Scaling Textual Gradients via Sampling-Based Momentum
This addresses scalability and stability issues in automatic prompt engineering for LLM users, though it is incremental as it builds on existing frameworks like TextGrad.
The paper tackles the problem of scaling training data in LLM-based prompt optimization, showing that naive scaling is infeasible due to context-length limits and degradation, and proposes TSGD-M with momentum sampling to achieve consistent gains across 5 benchmarks.
LLM-based prompt optimization, that uses LLM-provided "textual gradients" (feedback) to refine prompts, has emerged an effective method for automatic prompt engineering. However, its scalability and stability are unclear when using more data in training.
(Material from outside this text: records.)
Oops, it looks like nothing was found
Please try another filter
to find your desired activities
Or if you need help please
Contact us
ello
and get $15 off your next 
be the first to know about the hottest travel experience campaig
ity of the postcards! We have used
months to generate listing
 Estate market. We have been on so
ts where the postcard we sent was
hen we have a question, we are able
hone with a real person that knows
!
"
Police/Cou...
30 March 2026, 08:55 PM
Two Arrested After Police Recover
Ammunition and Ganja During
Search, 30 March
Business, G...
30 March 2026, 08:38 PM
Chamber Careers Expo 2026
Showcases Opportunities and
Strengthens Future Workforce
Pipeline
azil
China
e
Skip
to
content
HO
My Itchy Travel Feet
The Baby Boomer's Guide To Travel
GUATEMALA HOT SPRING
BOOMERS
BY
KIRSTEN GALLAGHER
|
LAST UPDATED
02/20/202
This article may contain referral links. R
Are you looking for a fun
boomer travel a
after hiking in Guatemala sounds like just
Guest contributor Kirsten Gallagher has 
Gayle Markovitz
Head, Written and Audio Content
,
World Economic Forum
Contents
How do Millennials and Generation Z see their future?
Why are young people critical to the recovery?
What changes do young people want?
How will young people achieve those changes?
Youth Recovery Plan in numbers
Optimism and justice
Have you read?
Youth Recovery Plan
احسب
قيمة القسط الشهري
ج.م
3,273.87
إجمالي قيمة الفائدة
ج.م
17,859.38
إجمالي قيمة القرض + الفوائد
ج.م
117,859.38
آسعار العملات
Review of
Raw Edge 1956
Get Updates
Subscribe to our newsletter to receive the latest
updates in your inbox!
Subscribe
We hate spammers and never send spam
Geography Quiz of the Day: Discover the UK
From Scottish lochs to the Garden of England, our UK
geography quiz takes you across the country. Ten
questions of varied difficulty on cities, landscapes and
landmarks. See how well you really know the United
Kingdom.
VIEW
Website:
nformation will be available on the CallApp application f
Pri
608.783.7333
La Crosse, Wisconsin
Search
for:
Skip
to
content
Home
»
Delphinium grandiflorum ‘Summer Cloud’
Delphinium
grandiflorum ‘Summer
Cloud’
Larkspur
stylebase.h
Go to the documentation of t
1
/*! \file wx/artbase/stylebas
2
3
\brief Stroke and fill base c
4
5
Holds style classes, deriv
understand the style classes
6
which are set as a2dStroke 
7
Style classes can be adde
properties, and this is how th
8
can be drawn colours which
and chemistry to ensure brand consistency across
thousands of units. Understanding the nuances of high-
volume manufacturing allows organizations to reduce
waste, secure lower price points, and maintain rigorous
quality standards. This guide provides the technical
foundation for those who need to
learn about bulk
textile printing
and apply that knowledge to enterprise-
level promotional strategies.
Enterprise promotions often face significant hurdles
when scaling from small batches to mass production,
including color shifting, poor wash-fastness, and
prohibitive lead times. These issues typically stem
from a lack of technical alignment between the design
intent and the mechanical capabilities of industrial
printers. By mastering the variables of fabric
We systematically investigate the potential and challenges of scaling training data in textual gradient descent. We show that naively scaling training examples is infeasible due to both explicit context-length limits and an implicit context wall, where long-context degradation yields diminishing returns. Inspired by prior wisdom in stochastic gradient descent, we propose Textual Stochastic Gradient Descent with Momentum (TSGD-M), which reweights updates through momentum sampling, using bootstrapped minibatch validation accuracy as importance weights over historical prompts. We introduce Gumbel-Top-$k$ sampling for prompt generation, balancing exploration--exploitation and improving sampling efficiency while maintaining a low-variance running mean estimator. TSGD-M integrates seamlessly into existing prompt optimization frameworks, including TextGrad, DSPy-COPRO, and AdalFlow, and achieves consistent gains across 5 benchmarks.